How to Protect Your Site Against Content Thieves

Stolen content is the bane of every blogger who provides a publicly available RSS feed. By delivering your content via feed, you make it easy for scrapers to assimilate and re-purpose your material on their crap Adsense sites. It’s bad enough that someone would re-post your entire feed without credit, but to use it for cheap money-making schemes is about as pathetic as it gets. If you’re lucky, the bastards may leave all the links intact, so at least you will get a few back-links (if you have been linking internally) and get notified of the stolen content as well (via pingback or Google Alert). Lately, however, many of the scraper sites that I have seen are completely removing all links within the stolen content. Incidentally, there are some tell-tale signs that the site you are visiting is a scraper site:

  • No RSS feed available
  • Many quality posts that contain no links
  • Many quality posts but very low subscriber count
  • Great content but with zero comments on any posts
  • Lots of good content but with lots of Adsense or other ads
  • No “About” page or business information
  • And the number one brain-dead giveaway: no contact form or email address

If you pay attention as you surf around, you may want to keep an eye out for some of these dead giveaways. If it looks like the site is profiting from stolen content, it is advisable to leave immediately and locate an original source of information (you could even be cool and report the scraper site to the original author). I.e., help strengthen the legit blogging community and don’t support scrapers in any way. But avoiding scraper sites is merely an afterthought. The real challenge is to have a solid strategy in place that will help you identify, eliminate and prevent stolen content. Unfortunately, there is no “magic cure” that will stop the scrapers from stealing your hard work — apart from running a private site or not providing a feed — but there are many great tools that have proven quite effective in fighting the war against stolen content. While not completely exhaustive, here are some powerful tips and tricks that have served me well over the years:

Use partial feeds
This is arguably the most effect way to immunize against scrapers, who prefer to steal entire articles as opposed to excerpts.
Use a monitoring service
Services such as Fairshare or Copyscape will help you find out who is stealing your content
Use a feed footer plugin
WordPress users have many to choose from including the excellent Copyfeed and Ozh’ Better Feed.
Setup Google Alerts
Keep an eye on what Google discovers around the Web. If you have a specific phrase or URL (perhaps your own) that appears in all (or most) of your posts, setup a comprehensive daily Google Alert to be notified any time that Google finds a match. This is particularly useful if you have pingbacks disabled at your site.
Analyze your access logs
Keep an eye out for image requests coming from external IP addresses.
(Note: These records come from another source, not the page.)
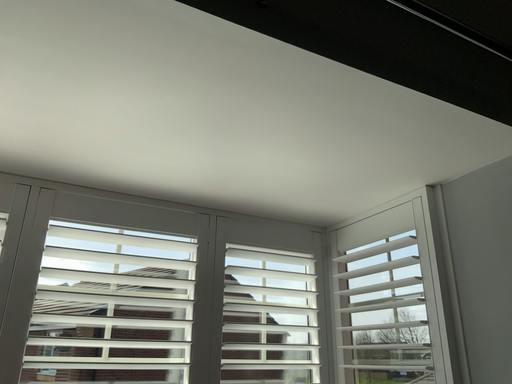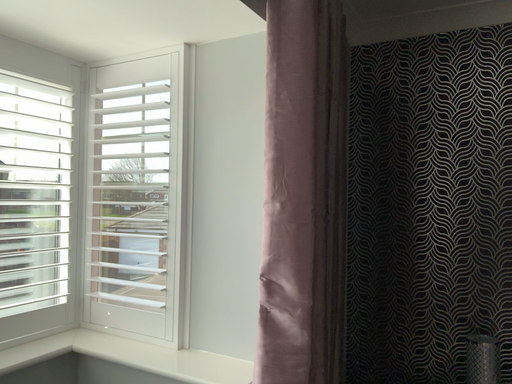 Question: How did the camera likely rotate when shooting the video?

Choices:
 (A) rotated left
 (B) rotated right

Answer: (B) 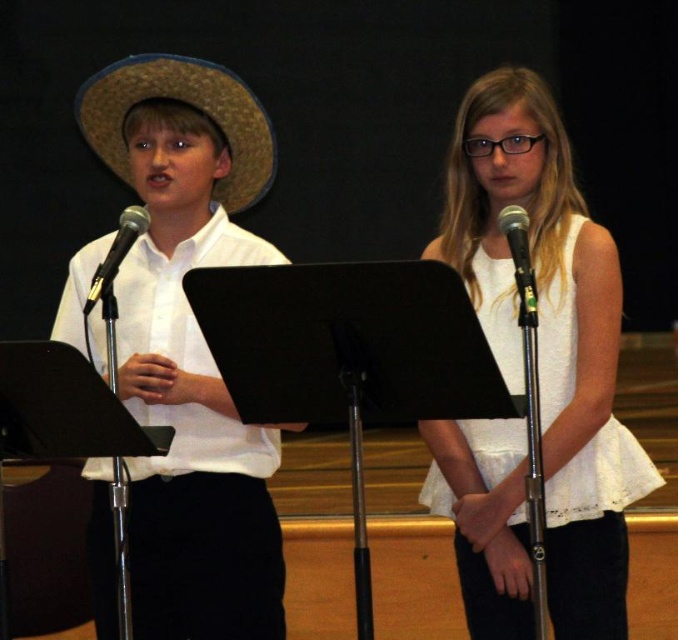 You are a sound technician setting up for a live performance. You have two microphones to place on stage. The black metallic microphone at left and the black metallic microphone at right. Given that the stage has limited space, which microphone should you choose to place closer to the edge to ensure it doesn,t fall off?

The black metallic microphone at right has a smaller width than the black metallic microphone at left, so it is more stable and less likely to fall off the edge. Therefore, you should place the black metallic microphone at right closer to the edge.

You are a stagehand who needs to move a 70 cm wide equipment box between the matte straw hat at left and the white cotton dress at center. Can you fit the box between them?

The matte straw hat at left and white cotton dress at center are 67.35 centimeters apart from each other. Since the equipment box is 70 cm wide, it cannot fit between them as the space is narrower than the box. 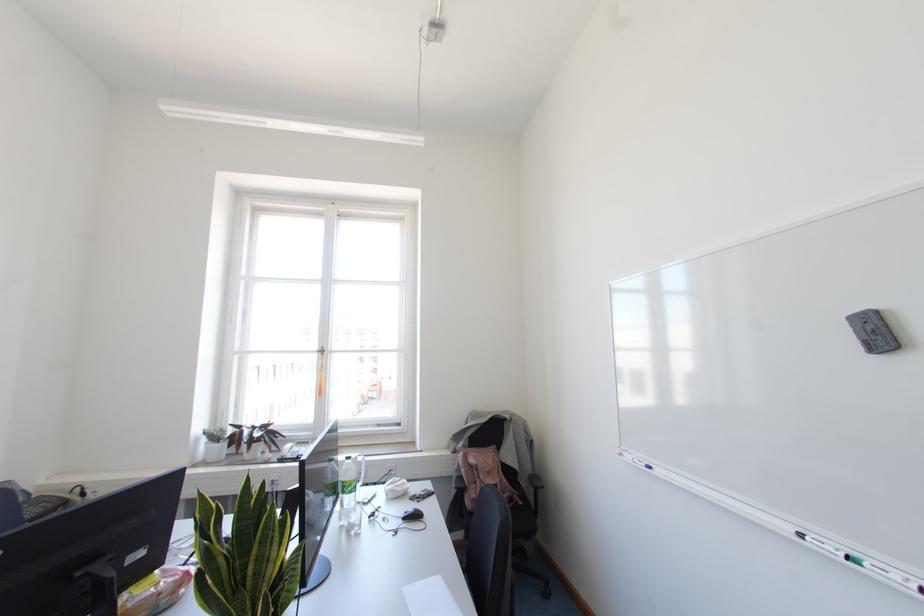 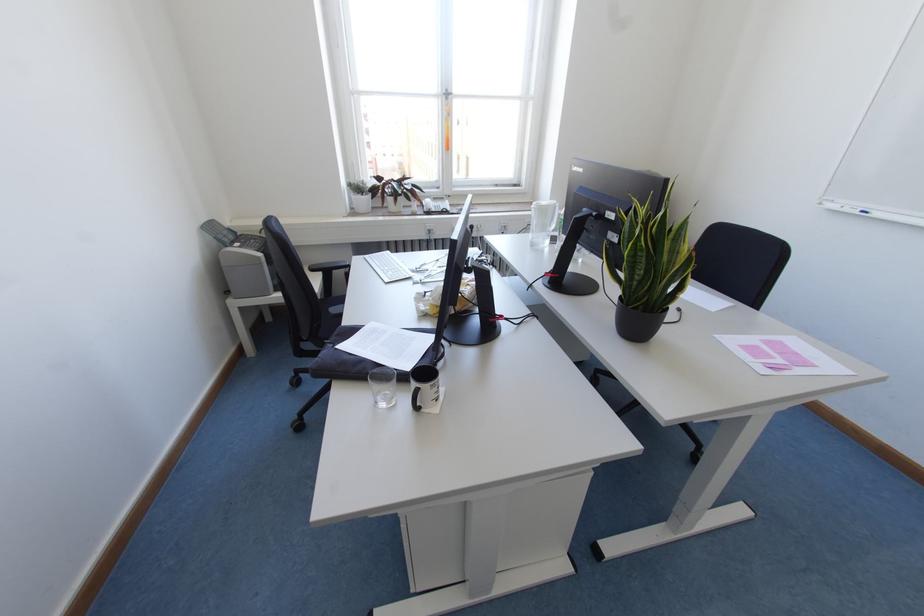 In the second image, find the point that corresponds to (216,442) in the first image.

(361, 195) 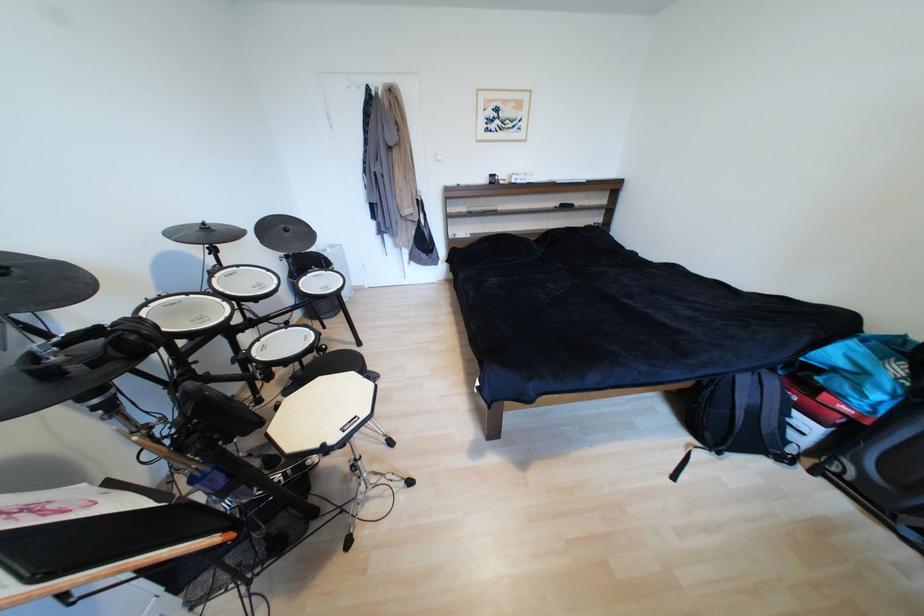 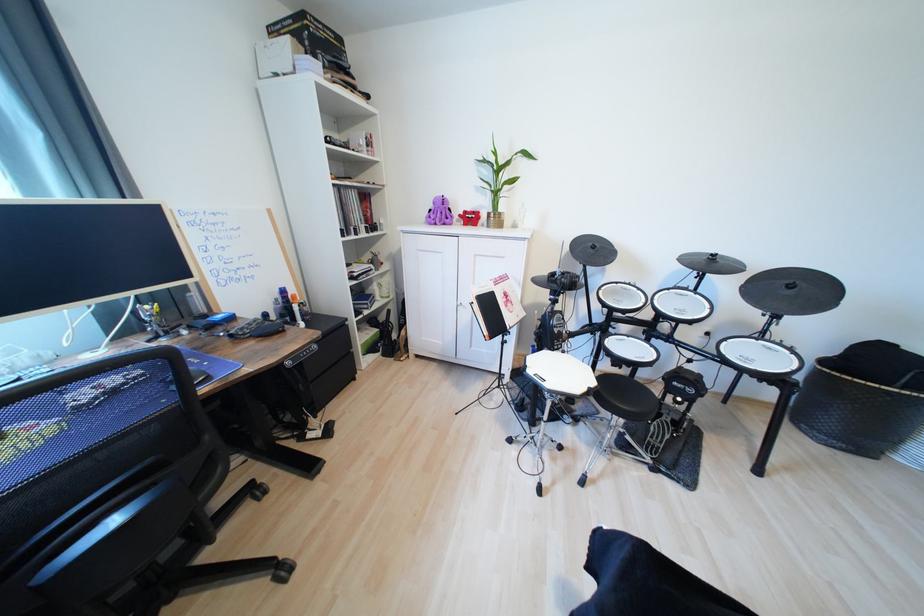 Locate, in the second image, the point that corresponds to (211,225) in the first image.

(721, 257) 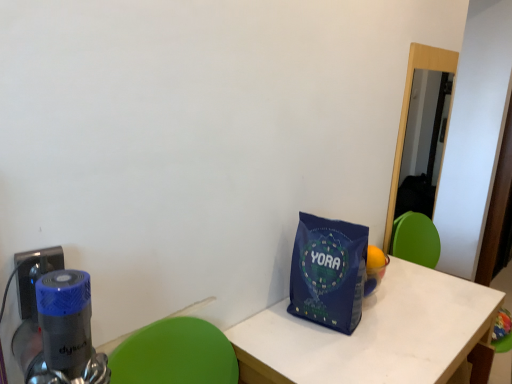 Question: Is white matte table at center far from blue fabric tote bag at lower right?

Choices:
 (A) yes
 (B) no

Answer: (B)

Question: Is white matte table at center in front of blue fabric tote bag at lower right?

Choices:
 (A) yes
 (B) no

Answer: (A)

Question: Considering the relative sizes of white matte table at center and blue fabric tote bag at lower right in the image provided, is white matte table at center thinner than blue fabric tote bag at lower right?

Choices:
 (A) no
 (B) yes

Answer: (A)

Question: Is white matte table at center oriented away from blue fabric tote bag at lower right?

Choices:
 (A) no
 (B) yes

Answer: (A)

Question: Is white matte table at center bigger than blue fabric tote bag at lower right?

Choices:
 (A) yes
 (B) no

Answer: (A)

Question: Can you confirm if white matte table at center is shorter than blue fabric tote bag at lower right?

Choices:
 (A) yes
 (B) no

Answer: (B)

Question: Is blue plastic electric outlet at lower left wider than white matte table at center?

Choices:
 (A) yes
 (B) no

Answer: (B)

Question: Would you say blue plastic electric outlet at lower left contains white matte table at center?

Choices:
 (A) no
 (B) yes

Answer: (A)

Question: From the image's perspective, is blue plastic electric outlet at lower left located beneath white matte table at center?

Choices:
 (A) no
 (B) yes

Answer: (A)

Question: From the image's perspective, is blue plastic electric outlet at lower left on white matte table at center?

Choices:
 (A) yes
 (B) no

Answer: (A)

Question: Is blue plastic electric outlet at lower left facing towards white matte table at center?

Choices:
 (A) no
 (B) yes

Answer: (A)

Question: Is blue plastic electric outlet at lower left closer to the viewer compared to white matte table at center?

Choices:
 (A) no
 (B) yes

Answer: (B)

Question: Is blue fabric tote bag at lower right facing towards blue plastic electric outlet at lower left?

Choices:
 (A) no
 (B) yes

Answer: (A) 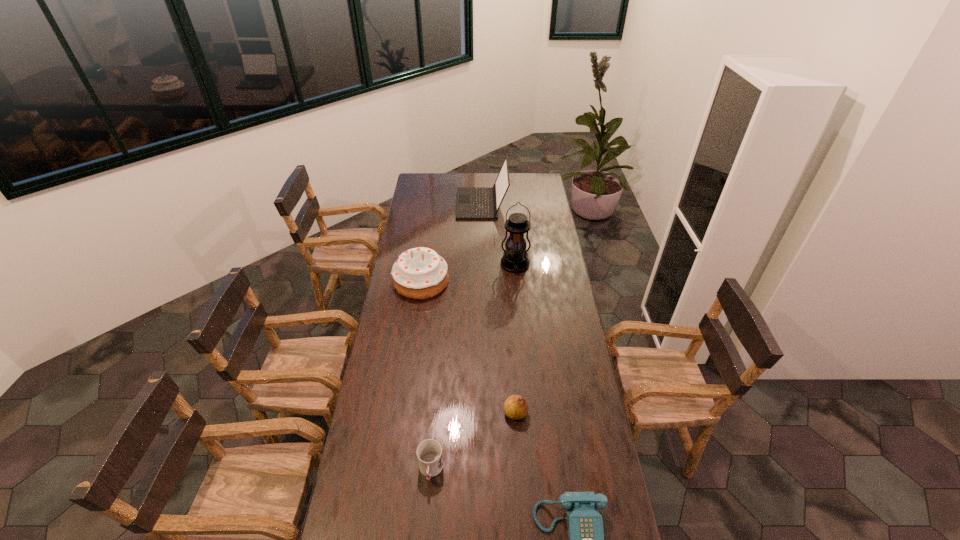 Find the location of a particular element. object that ranks as the fourth closest to the pear is located at coordinates (515, 259). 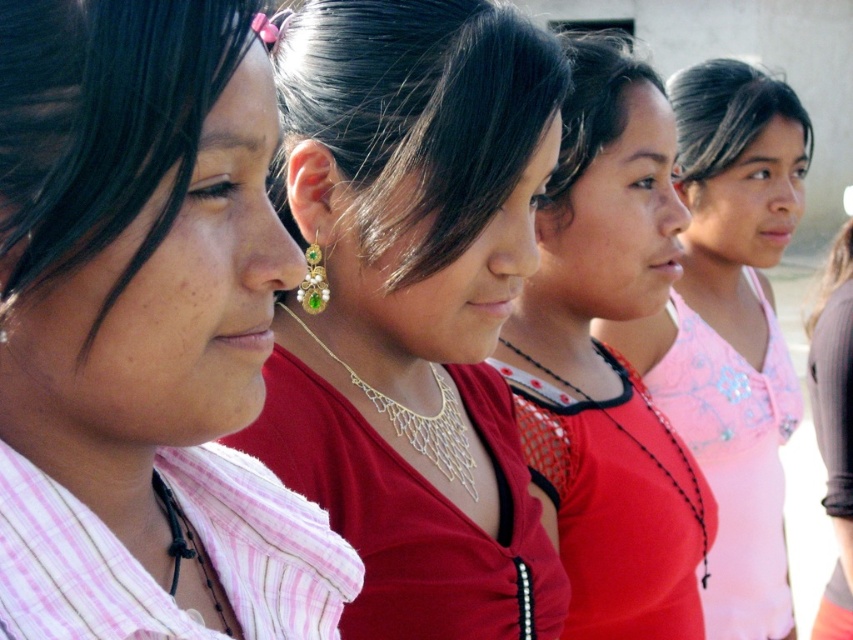 You are a photographer adjusting the lighting for a portrait. You notice the gold mesh necklace at center and the matte red blouse at center. Which object is closer to the camera?

The matte red blouse at center is closer to the camera because the gold mesh necklace at center is positioned behind it.

You are a photographer trying to capture the group of women in the scene. You notice a point at coordinates (608, 358). What object is located at this point?

The point at coordinates (608, 358) corresponds to the matte red blouse at center. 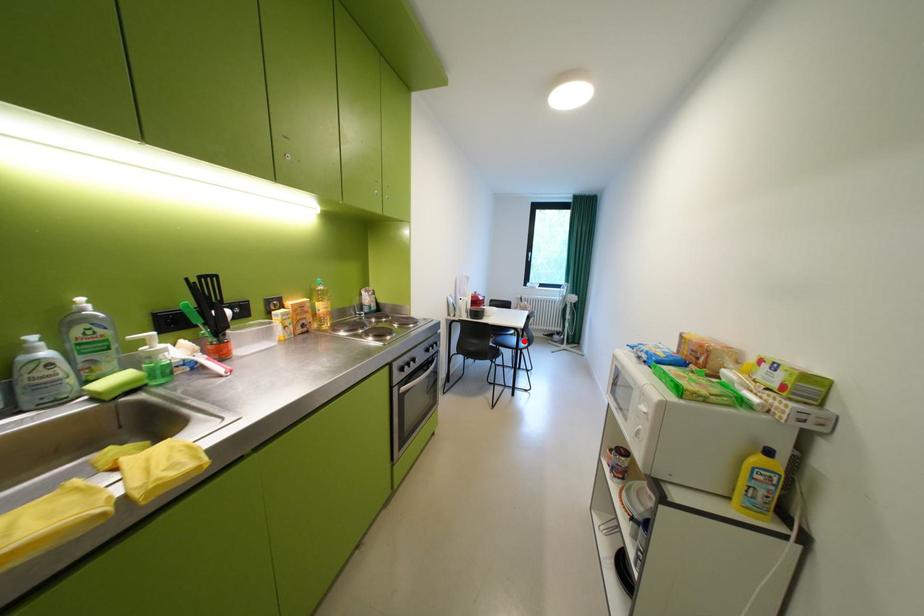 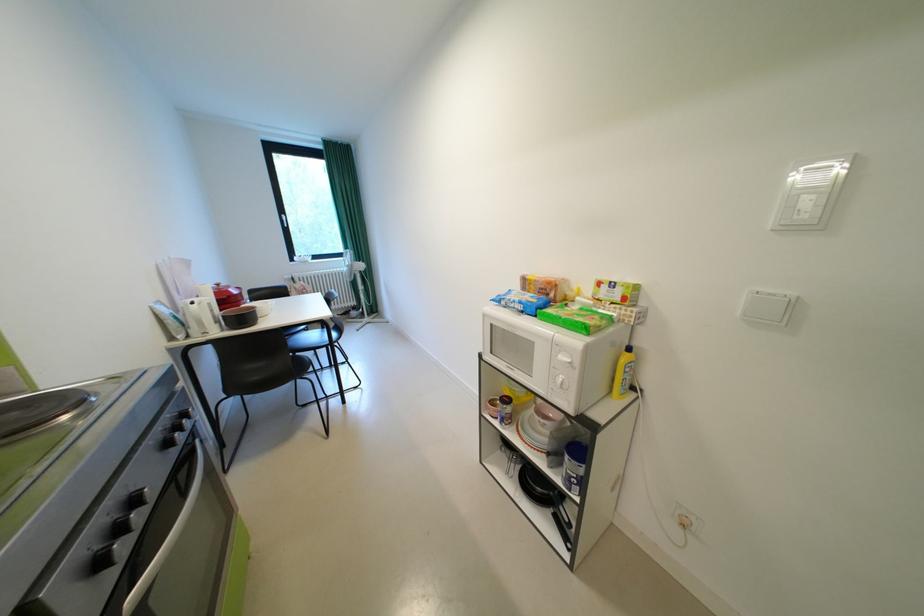 Question: A red point is marked in image1. In image2, is the corresponding 3D point closer to the camera or farther? Reply with the corresponding letter.

Choices:
 (A) The corresponding 3D point is closer.
 (B) The corresponding 3D point is farther.

Answer: (A) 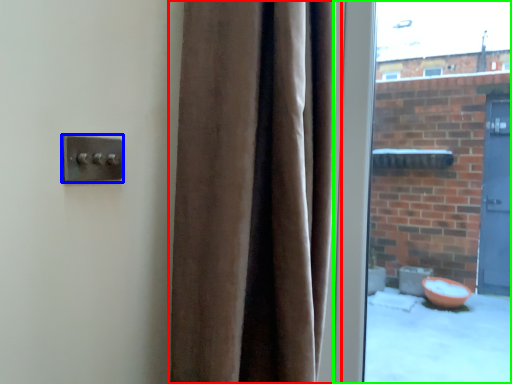 Question: Which object is the closest to the curtain (highlighted by a red box)? Choose among these: door handle (highlighted by a blue box) or window (highlighted by a green box).

Choices:
 (A) door handle
 (B) window

Answer: (A) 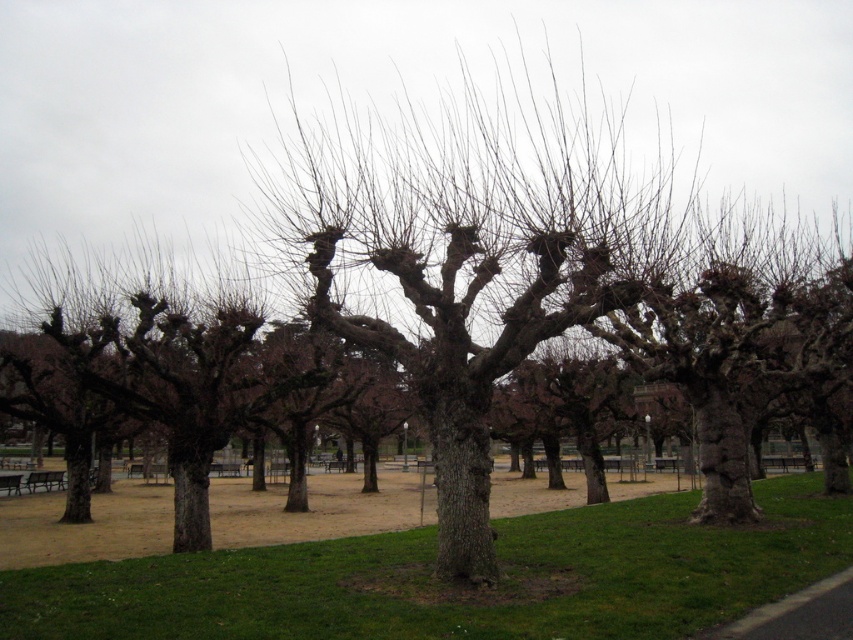 Question: Which object is farther from the camera taking this photo?

Choices:
 (A) green grass at lower center
 (B) bark textured tree at center

Answer: (B)

Question: Among these objects, which one is farthest from the camera?

Choices:
 (A) bark textured tree at center
 (B) green grass at lower center

Answer: (A)

Question: Does bark textured tree at center have a lesser width compared to green grass at lower center?

Choices:
 (A) no
 (B) yes

Answer: (A)

Question: Is bark textured tree at center to the right of green grass at lower center from the viewer's perspective?

Choices:
 (A) yes
 (B) no

Answer: (B)

Question: Which of the following is the farthest from the observer?

Choices:
 (A) (613, 253)
 (B) (393, 589)

Answer: (A)

Question: Does bark textured tree at center have a lesser width compared to green grass at lower center?

Choices:
 (A) yes
 (B) no

Answer: (B) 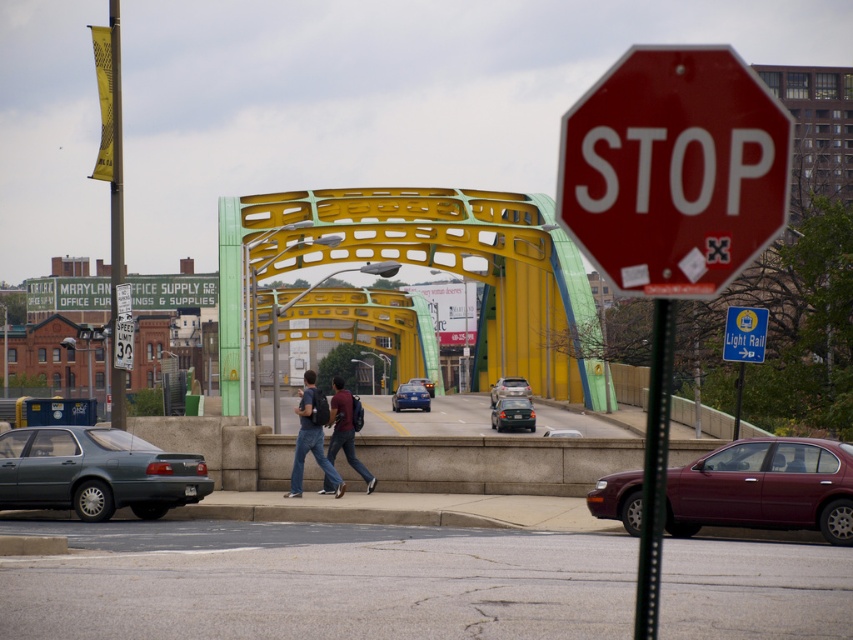 You are a delivery driver approaching the intersection and need to know which object is narrower between the red matte stop sign at upper right and the metallic pole at right. Which one is narrower?

The red matte stop sign at upper right is thinner than the metallic pole at right, so the red matte stop sign at upper right is narrower.

You are standing at the intersection near the STOP sign and need to locate two points marked on the bridge structure. The first point is at coordinates point [659,525] and the second is at point [426,387]. Which point is closer to your current position?

Point [659,525] is closer to the camera than point [426,387], so the first point is closer to your current position. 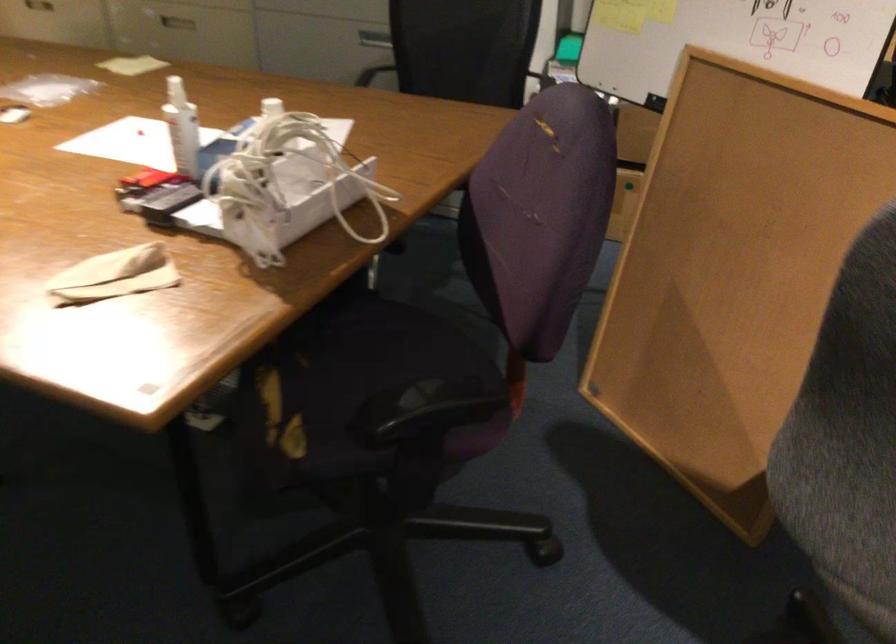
These are usually associated with stolen content.
Tell them to stop
Stay vigilant and confront scrapers with formal “Cease and Desist“ emails. Gather information about the scraper and then contact them as directly and clearly as possible. Tell them to cease and desist, include all relevant URLs, and explain the consequences of non-compliance. Then follow through.
File a DMCA notice
Take action by filing a formal DMCA notice with each of the major search engines. If you are serious about stopping a scraper, filing a DMCA report is an essential step in documenting and potentially resolving the situation. The process is slow and tedious, but worth the effort.
Register your work
To verify your work in the case of a dispute, register your content with services like Numly (404 link removed 2014/10/22) or Registered Commons. For situations when registering is not possible, Archive.org may provide some indirect evidence of original authorship (just make sure you aren’t blocking them with your robots.txt file.
Deliver your own feeds
Rather than blacklist potential scrapers, target them directly by banning their IP or user agent from accessing your feed. You can’t do this with Feedburner, but it is a great way to prevent stolen content.
Blacklist by IP address
Once you have determined the IP of someone who is scraping your content, block them from accessing your feed by blacklisting their address. Something as simple as the following placed in your HTAccess should do the trick:
RewriteCond %{REMOTE_ADDR} ^123.123.123
RewriteRule ^(.*)$ http://domain.tld/feed
Replace the IP address with that of the scraper and replace the feed URL with anything you wish. I prefer to use the feed of the scraper’s site — works awesome ;)
Blacklist the User Agent
If the scraper is using a unique or obscure User Agent when accessing your content, you can blacklist that particular User Agent.

And there are probably many other effective techniques to be found around the Web. The take-home point is that yes, scrapers suck, but there are many ways to prevent your content from being misused. Developing your own anti-scraping strategy while staying vigilant, informed, and proactive will definitely help minimize the degree to which scrapers misuse your content.